Records supplied START

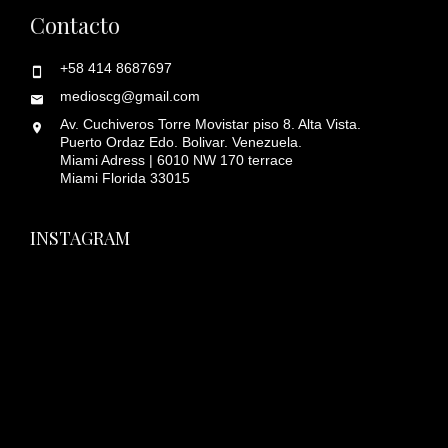
Contacto
+58 414 8687697
medioscg@gmail.com
Av. Cuchiveros Torre Movistar piso 8. Alta Vista.
Puerto Ordaz Edo. Bolivar. Venezuela.
Miami Adress | 6010 NW 170 terrace
Miami Florida 33015
INSTAGRAM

Records supplied END

* Work required *
An exact copy of every entry above is needed, minus the pictures.

* Result for this task *
Contacto
+58 414 8687697
medioscg@gmail.com
Av. Cuchiveros Torre Movistar piso 8. Alta Vista.
Puerto Ordaz Edo. Bolivar. Venezuela.
Miami Adress | 6010 NW 170 terrace
Miami Florida 33015
INSTAGRAM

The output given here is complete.